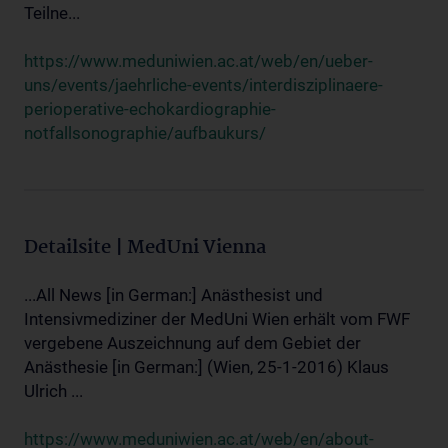
Teilne...
https://www.meduniwien.ac.at/web/en/ueber-
uns/events/jaehrliche-events/interdisziplinaere-
perioperative-echokardiographie-
notfallsonographie/aufbaukurs/
Detailsite | MedUni Vienna
...All News [in German:] Anästhesist und
Intensivmediziner der MedUni Wien erhält vom FWF
vergebene Auszeichnung auf dem Gebiet der
Anästhesie [in German:] (Wien, 25-1-2016) Klaus
Ulrich ...
https://www.meduniwien.ac.at/web/en/about-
- - - -
**What you need to do**:
The word is "German". Copy every line above where it appears.

**Solution to the exercise**:
...All News [in German:] Anästhesist und
Anästhesie [in German:] (Wien, 25-1-2016) Klaus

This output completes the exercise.